**INPUT FOR THIS TASK**
◆ ◆ ◆ ◆
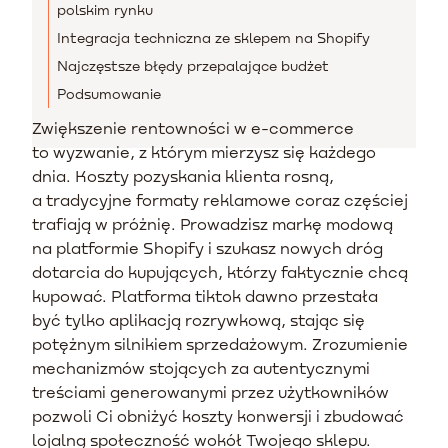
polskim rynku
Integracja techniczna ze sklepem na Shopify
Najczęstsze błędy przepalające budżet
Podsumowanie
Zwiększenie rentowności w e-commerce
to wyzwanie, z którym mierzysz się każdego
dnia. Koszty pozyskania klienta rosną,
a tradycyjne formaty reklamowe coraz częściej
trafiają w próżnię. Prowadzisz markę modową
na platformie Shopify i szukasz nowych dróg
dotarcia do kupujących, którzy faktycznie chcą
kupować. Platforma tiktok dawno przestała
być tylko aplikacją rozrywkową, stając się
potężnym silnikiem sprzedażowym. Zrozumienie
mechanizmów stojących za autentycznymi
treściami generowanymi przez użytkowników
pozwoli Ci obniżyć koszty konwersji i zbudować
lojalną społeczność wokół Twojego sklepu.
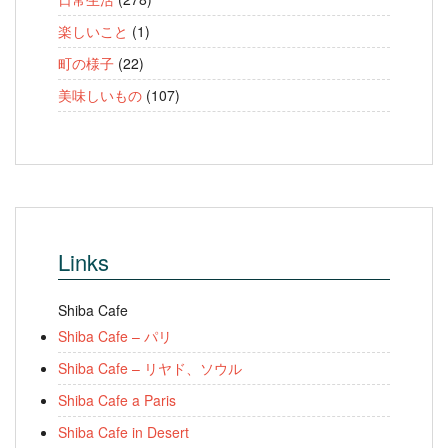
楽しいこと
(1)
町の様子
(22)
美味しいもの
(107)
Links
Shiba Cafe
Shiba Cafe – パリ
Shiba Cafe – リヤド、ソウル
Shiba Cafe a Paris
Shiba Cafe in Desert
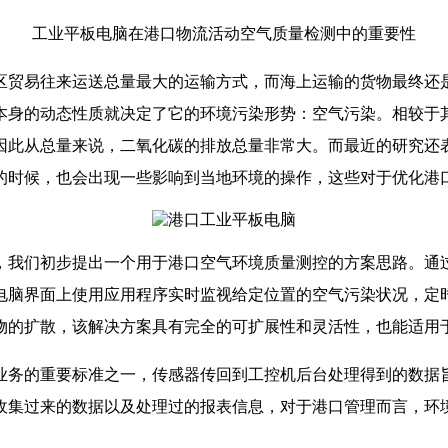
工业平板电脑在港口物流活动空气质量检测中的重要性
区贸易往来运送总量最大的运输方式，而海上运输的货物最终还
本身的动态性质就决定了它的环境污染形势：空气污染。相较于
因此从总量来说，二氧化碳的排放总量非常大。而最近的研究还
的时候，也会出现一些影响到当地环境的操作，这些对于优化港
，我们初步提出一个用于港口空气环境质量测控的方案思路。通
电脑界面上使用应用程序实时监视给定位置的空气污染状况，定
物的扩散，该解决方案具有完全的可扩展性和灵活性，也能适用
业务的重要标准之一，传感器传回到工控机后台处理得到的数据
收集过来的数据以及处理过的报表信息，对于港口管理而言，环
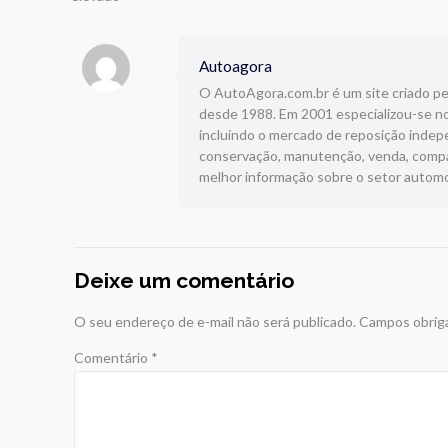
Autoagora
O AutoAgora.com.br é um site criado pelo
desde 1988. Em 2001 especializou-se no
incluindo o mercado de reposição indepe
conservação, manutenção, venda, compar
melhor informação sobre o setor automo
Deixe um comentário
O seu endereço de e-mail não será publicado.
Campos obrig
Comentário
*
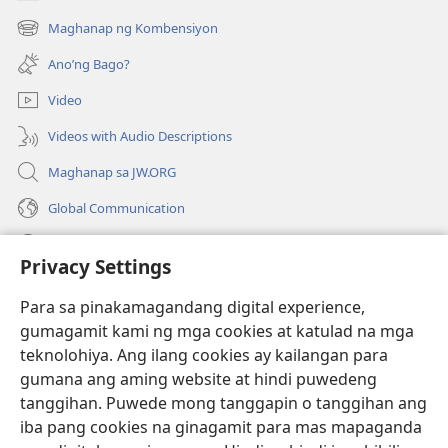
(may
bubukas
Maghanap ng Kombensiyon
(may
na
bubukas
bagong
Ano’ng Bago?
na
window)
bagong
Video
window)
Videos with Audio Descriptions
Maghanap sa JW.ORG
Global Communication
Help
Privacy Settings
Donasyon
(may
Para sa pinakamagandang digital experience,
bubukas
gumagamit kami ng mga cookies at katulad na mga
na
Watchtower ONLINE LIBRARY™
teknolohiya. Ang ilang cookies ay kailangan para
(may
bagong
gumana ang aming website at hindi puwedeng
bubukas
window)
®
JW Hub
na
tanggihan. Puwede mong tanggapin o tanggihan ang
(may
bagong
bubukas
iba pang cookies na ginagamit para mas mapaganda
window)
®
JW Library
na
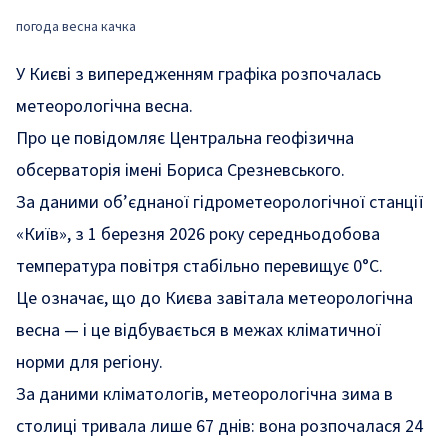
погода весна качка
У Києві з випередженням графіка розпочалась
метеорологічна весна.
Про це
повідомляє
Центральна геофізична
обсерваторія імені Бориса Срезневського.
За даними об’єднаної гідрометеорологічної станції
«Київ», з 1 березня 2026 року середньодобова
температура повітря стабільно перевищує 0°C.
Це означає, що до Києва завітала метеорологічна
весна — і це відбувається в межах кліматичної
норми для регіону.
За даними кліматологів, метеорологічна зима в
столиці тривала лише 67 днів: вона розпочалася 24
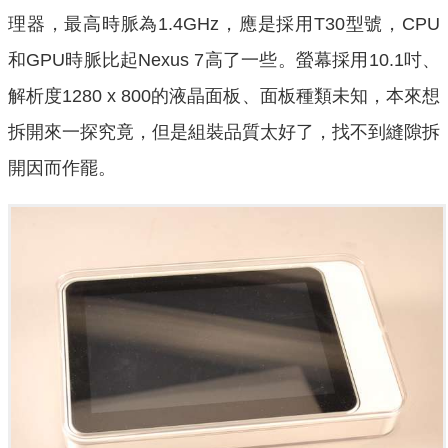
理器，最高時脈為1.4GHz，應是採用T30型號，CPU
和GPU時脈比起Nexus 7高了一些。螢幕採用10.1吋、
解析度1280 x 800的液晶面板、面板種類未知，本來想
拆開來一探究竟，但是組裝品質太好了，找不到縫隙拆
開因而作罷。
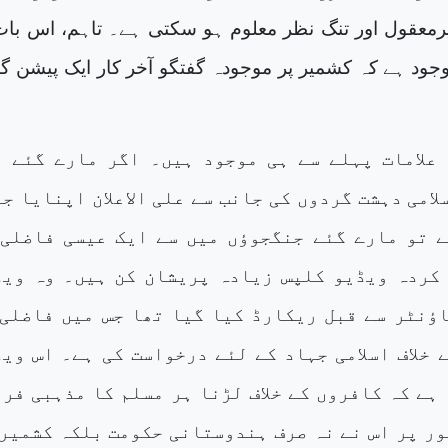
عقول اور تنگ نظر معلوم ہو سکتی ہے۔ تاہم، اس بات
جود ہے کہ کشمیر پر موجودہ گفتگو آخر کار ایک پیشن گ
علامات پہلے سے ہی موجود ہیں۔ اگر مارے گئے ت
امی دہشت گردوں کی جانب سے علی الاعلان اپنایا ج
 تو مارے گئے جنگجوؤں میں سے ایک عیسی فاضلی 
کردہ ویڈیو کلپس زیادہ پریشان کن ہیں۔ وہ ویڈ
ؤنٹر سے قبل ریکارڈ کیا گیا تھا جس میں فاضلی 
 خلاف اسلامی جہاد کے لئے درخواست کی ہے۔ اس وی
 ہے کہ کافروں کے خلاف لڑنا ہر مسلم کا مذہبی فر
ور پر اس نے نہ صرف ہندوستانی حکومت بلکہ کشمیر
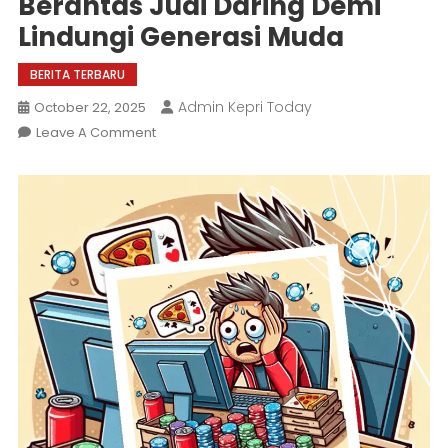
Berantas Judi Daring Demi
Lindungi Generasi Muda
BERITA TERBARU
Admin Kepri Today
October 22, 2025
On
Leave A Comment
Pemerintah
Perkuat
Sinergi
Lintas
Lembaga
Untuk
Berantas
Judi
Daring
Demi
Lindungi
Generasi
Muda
◆ ◆ ◆ ◆
Could the entries above be restated word for word, with the pictures left out?

**TASK SOLUTION**
polskim rynku
Integracja techniczna ze sklepem na Shopify
Najczęstsze błędy przepalające budżet
Podsumowanie
Zwiększenie rentowności w e-commerce
to wyzwanie, z którym mierzysz się każdego
dnia. Koszty pozyskania klienta rosną,
a tradycyjne formaty reklamowe coraz częściej
trafiają w próżnię. Prowadzisz markę modową
na platformie Shopify i szukasz nowych dróg
dotarcia do kupujących, którzy faktycznie chcą
kupować. Platforma tiktok dawno przestała
być tylko aplikacją rozrywkową, stając się
potężnym silnikiem sprzedażowym. Zrozumienie
mechanizmów stojących za autentycznymi
treściami generowanymi przez użytkowników
pozwoli Ci obniżyć koszty konwersji i zbudować
lojalną społeczność wokół Twojego sklepu.
楽しいこと
(1)
町の様子
(22)
美味しいもの
(107)
Links
Shiba Cafe
Shiba Cafe – パリ
Shiba Cafe – リヤド、ソウル
Shiba Cafe a Paris
Shiba Cafe in Desert
工业平板电脑在港口物流活动空气质量检测中的重要性
区贸易往来运送总量最大的运输方式，而海上运输的货物最终还
本身的动态性质就决定了它的环境污染形势：空气污染。相较于
因此从总量来说，二氧化碳的排放总量非常大。而最近的研究还
的时候，也会出现一些影响到当地环境的操作，这些对于优化港
，我们初步提出一个用于港口空气环境质量测控的方案思路。通
电脑界面上使用应用程序实时监视给定位置的空气污染状况，定
物的扩散，该解决方案具有完全的可扩展性和灵活性，也能适用
业务的重要标准之一，传感器传回到工控机后台处理得到的数据
收集过来的数据以及处理过的报表信息，对于港口管理而言，环
Autoagora
O AutoAgora.com.br é um site criado pelo
desde 1988. Em 2001 especializou-se no
incluindo o mercado de reposição indepe
conservação, manutenção, venda, compar
melhor informação sobre o setor automo
Deixe um comentário
O seu endereço de e-mail não será publicado.
Campos obrig
Comentário
*
(may
bubukas
Maghanap ng Kombensiyon
(may
na
bubukas
bagong
Ano’ng Bago?
na
window)
bagong
Video
window)
Videos with Audio Descriptions
Maghanap sa JW.ORG
Global Communication
Help
Privacy Settings
Donasyon
(may
Para sa pinakamagandang digital experience,
bubukas
gumagamit kami ng mga cookies at katulad na mga
na
Watchtower ONLINE LIBRARY™
teknolohiya. Ang ilang cookies ay kailangan para
(may
bagong
gumana ang aming website at hindi puwedeng
bubukas
window)
®
JW Hub
na
tanggihan. Puwede mong tanggapin o tanggihan ang
(may
bagong
bubukas
iba pang cookies na ginagamit para mas mapaganda
window)
®
JW Library
na
погода весна качка
У Києві з випередженням графіка розпочалась
метеорологічна весна.
Про це
повідомляє
Центральна геофізична
обсерваторія імені Бориса Срезневського.
За даними об’єднаної гідрометеорологічної станції
«Київ», з 1 березня 2026 року середньодобова
температура повітря стабільно перевищує 0°C.
Це означає, що до Києва завітала метеорологічна
весна — і це відбувається в межах кліматичної
норми для регіону.
За даними кліматологів, метеорологічна зима в
столиці тривала лише 67 днів: вона розпочалася 24
理器，最高時脈為1.4GHz，應是採用T30型號，CPU
和GPU時脈比起Nexus 7高了一些。螢幕採用10.1吋、
解析度1280 x 800的液晶面板、面板種類未知，本來想
拆開來一探究竟，但是組裝品質太好了，找不到縫隙拆
開因而作罷。
عقول اور تنگ نظر معلوم ہو سکتی ہے۔ تاہم، اس بات
جود ہے کہ کشمیر پر موجودہ گفتگو آخر کار ایک پیشن گ
علامات پہلے سے ہی موجود ہیں۔ اگر مارے گئے ت
امی دہشت گردوں کی جانب سے علی الاعلان اپنایا ج
 تو مارے گئے جنگجوؤں میں سے ایک عیسی فاضلی 
کردہ ویڈیو کلپس زیادہ پریشان کن ہیں۔ وہ ویڈ
ؤنٹر سے قبل ریکارڈ کیا گیا تھا جس میں فاضلی 
 خلاف اسلامی جہاد کے لئے درخواست کی ہے۔ اس وی
 ہے کہ کافروں کے خلاف لڑنا ہر مسلم کا مذہبی فر
ور پر اس نے نہ صرف ہندوستانی حکومت بلکہ کشمیر
Berantas Judi Daring Demi
Lindungi Generasi Muda
BERITA TERBARU
Admin Kepri Today
October 22, 2025
On
Leave A Comment
Pemerintah
Perkuat
Sinergi
Lintas
Lembaga
Untuk
Berantas
Judi
Daring
Demi
Lindungi
Generasi
Muda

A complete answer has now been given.